Marlee remembers dancing around to the song “I’m Looking Over my Four Leaf Clover” in the living room everyday after school with her grandma. She would grab her and Brandi’s arm and they would move throughout the entire house singing the Willie Nelson song at the top of their lungs. That was one of their many traditions.
Marlee also remembers jumping in the backyard pool at midnight with her grandma and sister almost every night during summer. Her grandma would get in first, let them know the temperature of the water so they could prepare themselves for the plunge, and then she would wait until Marlee and Brandi canon-balled in, judging who made the biggest splash. They were loud. It was midnight. But they didn’t care. They were having a blast together making currents and waves throughout the entire pool. That was another tradition they shared.

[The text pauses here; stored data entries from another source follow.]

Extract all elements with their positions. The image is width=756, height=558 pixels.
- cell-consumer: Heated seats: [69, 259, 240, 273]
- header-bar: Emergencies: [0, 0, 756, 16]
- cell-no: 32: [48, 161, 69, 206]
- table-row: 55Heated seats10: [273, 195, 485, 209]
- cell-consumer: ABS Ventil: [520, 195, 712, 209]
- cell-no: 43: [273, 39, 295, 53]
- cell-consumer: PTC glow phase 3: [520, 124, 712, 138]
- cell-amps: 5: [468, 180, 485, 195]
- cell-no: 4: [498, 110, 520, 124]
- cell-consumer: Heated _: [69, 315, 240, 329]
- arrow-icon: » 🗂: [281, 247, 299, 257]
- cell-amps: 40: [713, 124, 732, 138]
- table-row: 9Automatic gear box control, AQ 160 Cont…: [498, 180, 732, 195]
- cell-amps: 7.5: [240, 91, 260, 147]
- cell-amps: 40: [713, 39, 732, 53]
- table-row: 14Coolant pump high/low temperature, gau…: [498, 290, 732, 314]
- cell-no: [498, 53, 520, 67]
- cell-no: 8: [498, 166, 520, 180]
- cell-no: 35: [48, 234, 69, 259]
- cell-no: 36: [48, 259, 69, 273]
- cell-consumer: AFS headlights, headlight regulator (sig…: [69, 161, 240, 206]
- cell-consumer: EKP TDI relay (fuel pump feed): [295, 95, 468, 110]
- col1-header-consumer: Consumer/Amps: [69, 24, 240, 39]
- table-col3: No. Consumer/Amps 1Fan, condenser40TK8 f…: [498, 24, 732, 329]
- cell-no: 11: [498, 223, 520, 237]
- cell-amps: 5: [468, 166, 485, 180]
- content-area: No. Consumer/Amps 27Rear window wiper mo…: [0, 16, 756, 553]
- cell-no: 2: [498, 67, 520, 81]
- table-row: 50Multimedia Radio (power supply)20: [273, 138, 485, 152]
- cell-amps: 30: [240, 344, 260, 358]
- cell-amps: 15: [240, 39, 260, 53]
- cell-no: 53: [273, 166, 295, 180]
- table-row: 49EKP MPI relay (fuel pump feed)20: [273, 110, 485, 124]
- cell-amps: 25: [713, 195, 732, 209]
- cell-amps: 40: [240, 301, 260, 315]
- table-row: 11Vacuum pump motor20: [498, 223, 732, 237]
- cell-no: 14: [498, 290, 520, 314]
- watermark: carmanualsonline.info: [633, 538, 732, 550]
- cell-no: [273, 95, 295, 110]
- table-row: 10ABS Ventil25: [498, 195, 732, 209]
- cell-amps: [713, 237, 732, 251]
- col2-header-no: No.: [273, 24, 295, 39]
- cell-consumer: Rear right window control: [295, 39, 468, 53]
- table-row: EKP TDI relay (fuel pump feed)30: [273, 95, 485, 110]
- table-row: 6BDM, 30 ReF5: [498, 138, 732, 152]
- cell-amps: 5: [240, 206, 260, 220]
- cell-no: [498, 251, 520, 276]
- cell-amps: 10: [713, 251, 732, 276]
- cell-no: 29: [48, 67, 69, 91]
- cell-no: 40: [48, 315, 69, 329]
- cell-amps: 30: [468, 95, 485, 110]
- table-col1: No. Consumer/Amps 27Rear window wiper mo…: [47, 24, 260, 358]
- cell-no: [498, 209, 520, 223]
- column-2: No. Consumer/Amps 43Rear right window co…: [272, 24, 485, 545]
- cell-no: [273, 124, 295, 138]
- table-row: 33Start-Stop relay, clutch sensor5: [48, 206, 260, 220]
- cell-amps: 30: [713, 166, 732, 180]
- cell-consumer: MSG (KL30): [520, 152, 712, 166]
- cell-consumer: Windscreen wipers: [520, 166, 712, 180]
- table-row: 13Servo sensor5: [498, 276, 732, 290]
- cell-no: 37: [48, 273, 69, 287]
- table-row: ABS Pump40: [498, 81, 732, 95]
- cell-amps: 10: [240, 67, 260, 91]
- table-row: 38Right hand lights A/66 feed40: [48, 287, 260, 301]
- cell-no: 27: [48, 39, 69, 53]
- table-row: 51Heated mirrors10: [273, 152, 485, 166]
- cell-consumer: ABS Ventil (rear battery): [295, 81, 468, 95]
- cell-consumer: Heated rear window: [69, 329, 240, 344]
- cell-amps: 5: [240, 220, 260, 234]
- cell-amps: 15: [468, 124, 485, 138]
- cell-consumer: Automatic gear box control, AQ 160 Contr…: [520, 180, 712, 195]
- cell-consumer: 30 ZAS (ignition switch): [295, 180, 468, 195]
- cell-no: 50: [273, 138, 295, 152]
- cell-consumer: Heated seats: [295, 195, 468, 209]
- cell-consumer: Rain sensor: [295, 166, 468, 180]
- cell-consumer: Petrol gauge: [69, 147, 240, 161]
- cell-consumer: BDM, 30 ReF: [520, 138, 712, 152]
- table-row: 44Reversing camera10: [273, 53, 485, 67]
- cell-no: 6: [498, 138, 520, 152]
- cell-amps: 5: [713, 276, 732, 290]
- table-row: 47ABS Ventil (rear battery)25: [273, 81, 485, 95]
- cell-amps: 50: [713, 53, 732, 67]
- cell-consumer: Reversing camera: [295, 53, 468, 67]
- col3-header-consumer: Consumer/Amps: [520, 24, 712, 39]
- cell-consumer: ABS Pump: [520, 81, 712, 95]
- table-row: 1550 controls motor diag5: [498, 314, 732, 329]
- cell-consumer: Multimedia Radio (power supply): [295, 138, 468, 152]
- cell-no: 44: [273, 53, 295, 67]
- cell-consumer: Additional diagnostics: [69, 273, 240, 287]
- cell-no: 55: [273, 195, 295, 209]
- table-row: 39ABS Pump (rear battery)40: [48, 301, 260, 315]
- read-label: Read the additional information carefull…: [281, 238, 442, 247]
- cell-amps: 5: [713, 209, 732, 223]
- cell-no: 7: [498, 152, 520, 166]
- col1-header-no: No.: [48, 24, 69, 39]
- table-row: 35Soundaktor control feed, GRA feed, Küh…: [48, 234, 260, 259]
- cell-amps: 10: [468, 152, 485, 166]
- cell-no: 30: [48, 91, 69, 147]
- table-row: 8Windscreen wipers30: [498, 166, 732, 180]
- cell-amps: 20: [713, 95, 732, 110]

Marlee remembers baking dozens upon dozens of cookies every year around Christmas time. They would dedicate an entire day to slaving over the oven like master bakers. Grandma would tell Marlee and Brandi how to mix the batter (that was half gone after eating it raw), how to roll the dough into the perfect sized balls, and what temperature to set the oven to. They would then finish it off by licking the bowl and mixer clean and finishing off the left over cookie dough. Of course they would test about three different cookies when they got done baking. This was one of Marlee’s favorite days of the year. She got to spend the entire day with her grandma eating an endless amount of sugar and raw cookie dough. This was one of their favorite traditions.
Marlee also remembers the one summer her and Brandi refused to be at home. Their grandma lived right across the yard, but they were determined to stay there and never leave. She bought them bunk beds to sleep on and they would spend all day swimming, making lunch, dancing around the living room, putting puzzles together, playing Skip-Bo, picking berries, and watching Judge Judy and endless Lifetime movies. It was the best summer of their lives. They loved being with their grandma. She was their best friend. They had so much fun together.
Marlee also remembers every night before bed, whether they were staying over at their Grandma’s or they were back over at their house, their MeMe would call them or come back to the bedroom to give them each a kiss and whisper the phrase “I love you a bushel and a peck -” and then Marlee and Brandi would answer back, “a bushel and a peck and a hug around the neck.” That was their way of saying they loved each other. That was a tradition that carried on through the years. And they all three meant those words. They loved each other so much and they would do anything for one another.
She was more than a grandma to them, she was their best friend. She was the lady who took them out of pre school to spend that extra time with them watching the movie Thumbalina about a million times or slicing them apples to dip into peanut butter every night while watching movies together on the couch. She was the lady that emptied her shed out every summer so Marlee and Brandi could make their summer clubhouse. The lady that would leave half of her coffee cup full so they could finish off the remainder of the beverage. The lady that would buy them 7-Up and make the couch into a bed during the days that Marlee and Brandi were sick and had to stay at home from school. It wasn’t the medicine or the toast and 7-Up that made them feel better, it was the fact that they were with their best friend. The best medicine was when she would come into the bedroom, rub Vicks on their back, tuck them in, and whisper “I love you a bushel and a peck” into their ears. That automatically made them feel better.
Years have past, and some of the traditions are hard to carry on. Marlee’s grandma is older and a lot more fragile. Marlee and Brandi are not around as much. There is no pool to jump into at midnight. No record player to dance to. No school to stay home sick from. Their grandma is too sick to empty the shed to make it into a clubhouse and too weak to spend all day slaving over the oven baking dozens and dozens of cookies.
But there are some things that have not changed. They still watch Lifetime movies together when Marlee and Brandi are home to visit. They still play card games together. And most importantly, they still tell each other “I love you a bushel and a peck – a bushel and a peck and a hug around the neck.” No amount of sickness or weakness can prevent them from loving each other the same amount that they always have. She is weaker. She is sicker. She is older. But she is still alive. She is still their best friend. And she still loves them “a bushel and a peck.”